Boltzmann statistics - finding the number of particles

[jianxu]

Boltzmann statistics -- finding the number of particles

Homework Statement

A column of water contains fine spherical metal particles of radius 2 x10^-8m, which are in thermal equilibrium at 25C. If there are 1000 particles per unit volume at a given height, how many particles would be found in the same volum 1 mm higher?
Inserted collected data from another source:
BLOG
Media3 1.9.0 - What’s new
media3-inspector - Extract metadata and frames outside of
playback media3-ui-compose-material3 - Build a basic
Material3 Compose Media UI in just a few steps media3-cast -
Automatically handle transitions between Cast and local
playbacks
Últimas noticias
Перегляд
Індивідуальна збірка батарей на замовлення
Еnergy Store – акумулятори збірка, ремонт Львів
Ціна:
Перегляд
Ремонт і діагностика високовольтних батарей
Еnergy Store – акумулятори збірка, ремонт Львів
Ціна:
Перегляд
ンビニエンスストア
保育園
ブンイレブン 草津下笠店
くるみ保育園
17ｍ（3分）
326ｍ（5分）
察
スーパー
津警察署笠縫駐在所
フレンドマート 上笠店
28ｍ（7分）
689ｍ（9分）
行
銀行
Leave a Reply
The density of the metal is 2 x10⁴ kg m^-3. Hint: use gravitational force and buoyancy in water and compute change in potential energy

Homework Equations

F_net= $$\rho$$Vg - mg ($$\rho$$ is density, V is volume, g is gravity, m is mass)
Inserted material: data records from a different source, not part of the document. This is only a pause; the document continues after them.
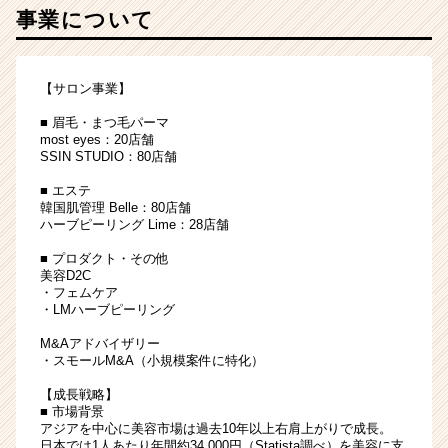
事業について
×
店
舗
型
【サロン事業】
ビ
■ 眉毛・まつ毛パーマ
ジ
most eyes：20店舗
ネ
SSIN STUDIO：80店舗
ス/
第
■ エステ
二
韓国肌管理 Belle：80店舗
ハーブピーリング Lime：28店舗
新
卒
■ プロダクト・その他
活
美容D2C
躍
・フェムケア
・LMハーブピーリング
|
ベ
M&Aアドバイザリー
ン
・スモールM&A（小規模案件に特化）
チ
【成長戦略】
ャ
■ 市場背景
ー・
アジアを中心に美容市場は過去10年以上右肩上がりで成長。
成
日本では1人あたり年間約34,000円（Statista調べ）を美容に支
F*d = -mg $$\Delta$$h (h is height, d = height, F = F_net

n(E) = g(E)f_b(E) = A g(E)e^-E/kT
n(E) = number of particles with energy E
g(E) = statistical weight of the state with energy E
A = normalization constant whose value depends of the system
k = Boltzmann constant
T = temperature
E = energy

The Attempt at a Solution

What I did was just substitute F_net= $$\rho$$Vg - mg
into F*d = -mg $$\Delta$$h which gives me the change in potential energy. I'm not sure what to do with the boltmann distribution formula after that or do I even need it? I'm just stuck and don't know where to go. Any help will be appreciated

Thank you

 

[olgranpappy]

Homework Statement

A column of water contains fine spherical metal particles of radius 2 x10^-8m, which are in thermal equilibrium at 25C. If there are 1000 particles per unit volume at a given height, how many particles would be found in the same volum 1 mm higher? The density of the metal is 2 x10⁴ kg m^-3. Hint: use gravitational force and buoyancy in water and compute change in potential energy

Homework Equations

F_net= $$\rho$$Vg - mg ($$\rho$$ is density, V is volume, g is gravity, m is mass)

F*d = -mg $$\Delta$$h (h is height, d = height, F = F_net

n(E) = g(E)f_b(E) = A g(E)e^-E/kT
n(E) = number of particles with energy E
g(E) = statistical weight of the state with energy E
A = normalization constant whose value depends of the system
k = Boltzmann constant
T = temperature
E = energy

The Attempt at a Solution

What I did was just substitute F_net= $$\rho$$Vg - mg
into F*d = -mg $$\Delta$$h which gives me the change in potential energy. I'm not sure what to do with the boltmann distribution formula after that or do I even need it? I'm just stuck and don't know where to go. Any help will be appreciated

Thank you

you need the density as a function of height. that's why you need the boltmann distribution function for the density.